Syllepte pogonodes

Scientific classification
- Kingdom: Animalia
- Phylum: Arthropoda
- Class: Insecta
- Order: Lepidoptera
- Family: Crambidae
- Genus: Syllepte
- Species: S. pogonodes
- Binomial name: Syllepte pogonodes (Hampson, 1899)
- Synonyms: Sylepta pogonodes Hampson, 1899;

= Syllepte pogonodes =

- Authority: (Hampson, 1899)
- Synonyms: Sylepta pogonodes Hampson, 1899

Species of moth

Syllepte pogonodes is a moth in the family Crambidae. It was described by George Hampson in 1899. It is found in Indonesia (Batchian, Ambon Island).

The wingspan is about 30 mm. Adults are yellow, the forewings with slight rufous marks at the base and an antemedial line oblique from the costa to below the median nervure, where it is angled, then angled inwards on vein 1. There is a speck in the cell and a discoidal lunule.

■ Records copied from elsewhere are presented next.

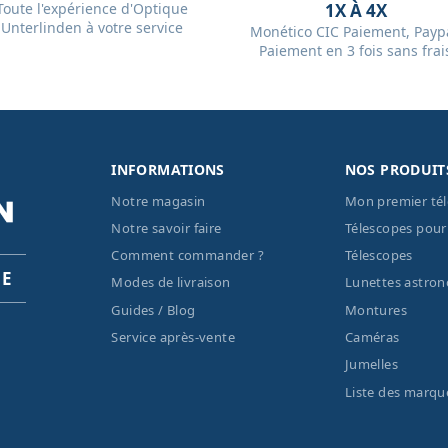
Toute l'expérience d'Optique
1X À 4X
Unterlinden à votre service
Monético CIC Paiement, Paypa
Paiement en 3 fois sans frai
INFORMATIONS
NOS PRODUIT
Notre magasin
Mon premier té
Notre savoir faire
Télescopes pour
Comment commander ?
Télescopes
PE
Modes de livraison
Lunettes astro
Guides / Blog
Montures
Service après-vente
Caméras
Jumelles
Liste des marqu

The postmedial line is broad and irregular, nearly straight from the costa to vein 2, then bent inwards to below the angle of the cell, and with patches between it and the lower angle of the cell. The termen is rather broadly rufous, diffused inward to the postmedial line in the middle. The hindwings have an indistinct postmedial line, bent outwards between veins 5 and 2. The terminal area is suffused with brown and the tufts at the tornus are brown.